John Allen recalled: "There is a giggle. But to me it's a cackle. Mostly it was uproarious laughter. And he used to say that laughing is very close to crying."
Abroad, Tutu was also known for his humour when engaging with foreign leaders and pushing for the imposition of sanctions against South Africa's apartheid government, but he could be brutally frank too.
"He was very critical in terms of campaigning for sanctions. He was key, there's no doubt about it. He came at the right time," recalled Frank Chikane.
"Tutu was scathing of the blindness of people who - for economic and political reasons - had a stake in preserving white dominance in South Africa. His opinion of Ronald Reagan was scathing. He called him [a racist]. Tutu's role was to be clear cut, and not to allow himself to be sucked into the ifs and buts and compromises," said Storey.
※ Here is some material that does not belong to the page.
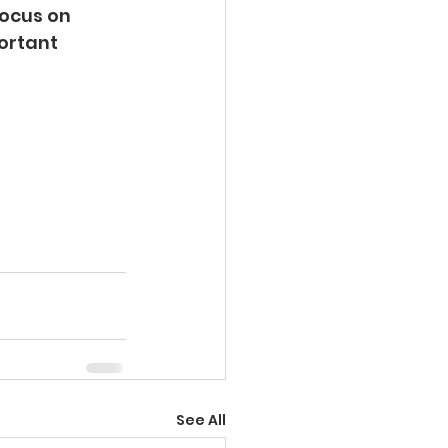
ocus on 
ortant 
See All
Later, in the aftermath of South Africa's first democratic elections and the establishment of a Truth and Reconciliation Commission (TRC) to delve into the crimes of the apartheid era, those working closely with Tutu saw his public tears, and frequent songs, as the work of a man trying to hold a mirror up to a deeply damaged society.
"There were many moments when he would cry," said Pumla Gobodo-Madikizela, who served on the TRC's human rights violations committee.
"And he started the practise of singing… about the pain of our past. It was almost as if he was carrying the whole country on his shoulders. He walked into the room and you could feel the sense of hope - no question about it. He was almost like royalty, representing the journey towards freedom for everybody. He was driving the country towards peace and that process (at the TRC) would never have been what it was without him."
Peter Storey said: "We needed a healer. Tutu became the nation's pastor and helped us navigate that road to healing. The Truth commission became a safe space for people to share their pain. And also for the bad guys - if they were willing - to come and find some kind of healing themselves. And Desmond was, I think, the perfect person to help that happen while maintaining that incredibly steely strength which refused to be pressured… particularly by the ANC."
In more recent years, Tutu became fiercely critical of the ANC's failures in government, in particular its slide towards corruption. But President Jacob Zuma's administration chose to ignore, or sideline the archbishop, even attempting to prevent him from attending Nelson Mandela's funeral.
So how, in old age, did Tutu judge South Africa's current struggles - the inequality, unemployment and violence that continue to plague so many communities?
"I remember sitting with him not all that long ago and him saying, 'You know, Peter, we understand human nature. And so we shouldn't be surprised. But we are allowed to be very, very sad,'" said Peter Storey.